Security
Security covers several parts.
We discuss every of them on this page.
Roboconf Ports
By default, Roboconf’s DM uses the port 8181.
This port can be changed by updating the web console configuration.
Both the DM and agents need a port to exchange messages.
Which port exactly depends on the messaging solution. The sections below summer it up.
Rabbit MQ
| Port | Comment |
|---|---|
| 5672 | Default port for clients (out-coming connections). Used by the DM, agents and Rabbit MQ itself. |
| 4369 | Only used by Rabbit MQ. No need to configure it on the DM and agents. |
| 35197 | Only used by Rabbit MQ. No need to configure it on the DM and agents. |
| 15672 | For Rabbit MQ’s management console. No need to configure it on the DM and agents. For versions prior to 3.x, 55672 was used instead of it. |
Obviously, these ports can be changed in Rabbit MQ’s configuration.
Please, refer to its web site for more information.
HTTP
| Port | Comment |
|---|---|
| 8081 | This is the same port than the Roboconf’s DM web server. Only required by the DM. |
Agents only have out-going connections to this port.
Roboconf Deployment
Security, as a general matter, also depends on the way Roboconf is deployed.

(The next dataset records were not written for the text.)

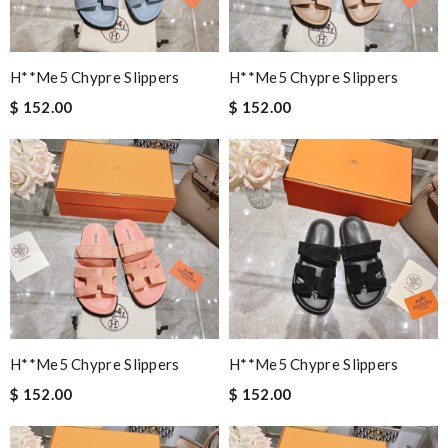
H**me5 Chypre Slippers
H**me5 Chypre Slippers
$ 152.00
$ 152.00
H**me5 Chypre Slippers
H**me5 Chypre Slippers
$ 152.00
$ 152.00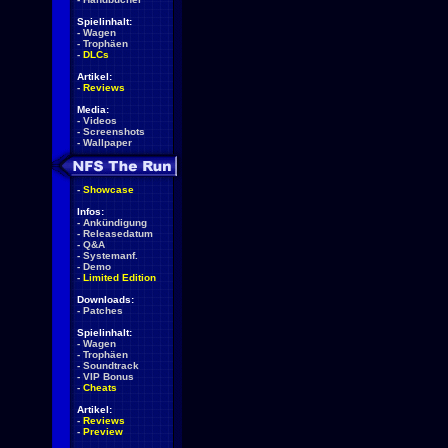
Spielinhalt:
-
Wagen
-
Trophäen
-
DLCs
Artikel:
-
Reviews
Media:
-
Videos
-
Screenshots
-
Wallpaper
-
Showcase
Infos:
-
Ankündigung
-
Releasedatum
-
Q&A
-
Systemanf.
-
Demo
-
Limited Edition
Downloads:
-
Patches
Spielinhalt:
-
Wagen
-
Trophäen
-
Soundtrack
-
VIP Bonus
-
Cheats
Artikel:
-
Reviews
-
Preview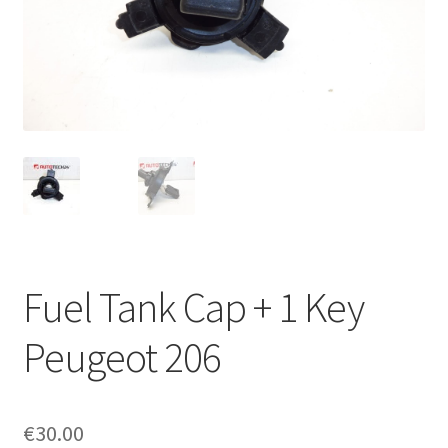
Complaint Procedure
Contact
Delivery
My account
Payments
Fuel Tank Cap + 1 Key
Privacy Policy
Peugeot 206
Terms & Conditions
Worldwide shipping
€
30.00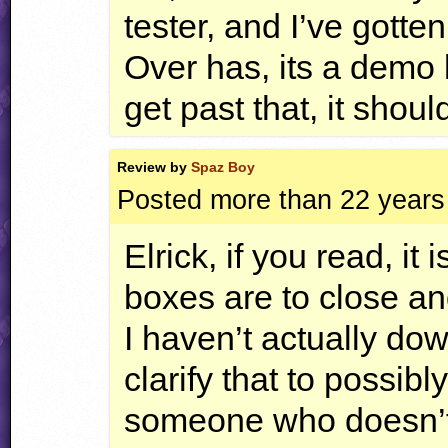
tester, and I’ve gotte
Over has, its a demo 
get past that, it shoul
Review by
Spaz Boy
Posted more than 22 years
Elrick, if you read, it 
boxes are to close an
I haven’t actually do
clarify that to possib
someone who doesn’t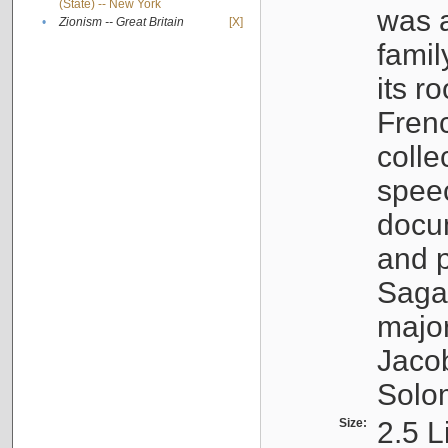
(State) -- New York
was a
•
Zionism -- Great Britain
[X]
famil
its r
Fren
colle
speec
docu
and p
Sagal
major
Jacob
Solo
Size:
2.5 L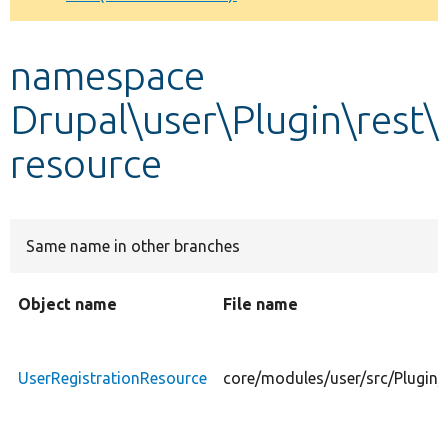
Develop for Drupal
namespace
Drupal\user\Plugin\rest\
resource
Same name in other branches
Object name
File name
UserRegistrationResource
core/modules/user/src/Plugin/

As a reminder, the overall architecture looks like…
Obviously, this schema relies on a dedicated messaging server (here, Rabbit MQ).
This is the recommended configuration for production environments.
With such a configuration, the agents and the DM must all see the messaging server.
So, they must all be on a same network, or the messaging server should be on a public address.
Agent will be located on their own machines.
The DM (Deployment Manager) should not be available on a public address. It should even be located on a secured machine.
Indeed, it provides administration features and should thus remain in a restricted area.
Deployed Software’s Security
For agents, beyond this access to the messaging server, ports / firewalls should be configured to allow applicative connections. Configuring applicative connections should be part of the recipes. As an example, if you wrote a recipe to manage the life cycle of a Tomcat server, you should open the right ports in the script that deploys this server. And you should close these ports in the uninstall script.
When using system packages (like RPM or Debian packages), port configuration is generally part of the install process. If you choose a manual installation, port configuration will have to be managed by hand (as a example with iptables commands if you run on Linux systems).